Information provided -
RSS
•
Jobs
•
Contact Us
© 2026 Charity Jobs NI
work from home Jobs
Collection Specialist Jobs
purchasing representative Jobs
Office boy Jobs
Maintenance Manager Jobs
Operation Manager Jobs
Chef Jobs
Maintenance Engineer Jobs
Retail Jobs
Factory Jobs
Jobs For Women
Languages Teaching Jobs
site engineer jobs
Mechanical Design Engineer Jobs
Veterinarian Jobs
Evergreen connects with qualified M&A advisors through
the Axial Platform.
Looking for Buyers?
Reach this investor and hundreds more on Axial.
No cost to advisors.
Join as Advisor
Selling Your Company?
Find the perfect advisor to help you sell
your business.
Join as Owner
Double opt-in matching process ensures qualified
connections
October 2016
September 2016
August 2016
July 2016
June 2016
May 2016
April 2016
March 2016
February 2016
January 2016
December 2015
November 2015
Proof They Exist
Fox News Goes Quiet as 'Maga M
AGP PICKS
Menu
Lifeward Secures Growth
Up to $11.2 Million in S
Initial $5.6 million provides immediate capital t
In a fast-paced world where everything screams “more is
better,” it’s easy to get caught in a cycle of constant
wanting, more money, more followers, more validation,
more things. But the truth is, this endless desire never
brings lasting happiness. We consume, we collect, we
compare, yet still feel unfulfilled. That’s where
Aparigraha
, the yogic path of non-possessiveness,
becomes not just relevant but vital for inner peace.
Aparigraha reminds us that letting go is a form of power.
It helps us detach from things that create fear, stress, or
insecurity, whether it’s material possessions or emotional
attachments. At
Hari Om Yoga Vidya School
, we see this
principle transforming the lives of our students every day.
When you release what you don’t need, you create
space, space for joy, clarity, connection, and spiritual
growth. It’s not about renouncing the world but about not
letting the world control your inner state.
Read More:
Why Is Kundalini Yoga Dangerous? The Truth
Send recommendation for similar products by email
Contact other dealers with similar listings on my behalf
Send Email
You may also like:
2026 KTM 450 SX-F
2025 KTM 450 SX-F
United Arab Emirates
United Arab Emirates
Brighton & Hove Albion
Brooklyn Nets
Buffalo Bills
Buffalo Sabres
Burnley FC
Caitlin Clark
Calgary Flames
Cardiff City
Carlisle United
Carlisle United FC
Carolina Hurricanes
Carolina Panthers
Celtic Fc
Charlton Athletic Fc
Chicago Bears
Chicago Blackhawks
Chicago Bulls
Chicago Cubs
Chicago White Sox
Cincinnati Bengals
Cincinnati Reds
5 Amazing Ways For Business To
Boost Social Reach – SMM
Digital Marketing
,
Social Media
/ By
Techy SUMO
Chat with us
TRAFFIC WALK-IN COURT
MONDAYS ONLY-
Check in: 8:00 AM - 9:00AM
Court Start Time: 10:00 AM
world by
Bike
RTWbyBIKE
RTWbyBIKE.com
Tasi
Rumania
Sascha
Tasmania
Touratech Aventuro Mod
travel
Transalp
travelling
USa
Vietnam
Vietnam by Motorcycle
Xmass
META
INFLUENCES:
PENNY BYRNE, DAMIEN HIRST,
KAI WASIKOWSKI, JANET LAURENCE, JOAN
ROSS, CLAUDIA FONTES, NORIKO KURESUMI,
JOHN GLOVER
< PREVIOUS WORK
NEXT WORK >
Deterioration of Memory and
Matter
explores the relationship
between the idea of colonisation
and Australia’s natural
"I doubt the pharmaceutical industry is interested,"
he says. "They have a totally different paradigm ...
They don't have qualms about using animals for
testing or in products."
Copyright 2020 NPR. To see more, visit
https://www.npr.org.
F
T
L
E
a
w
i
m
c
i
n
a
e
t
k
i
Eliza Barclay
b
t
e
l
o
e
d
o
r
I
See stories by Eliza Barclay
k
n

Required work - Go through the data above and copy each line in which "create" appears.

Answer section -
It helps us detach from things that create fear, stress, or
When you release what you don’t need, you create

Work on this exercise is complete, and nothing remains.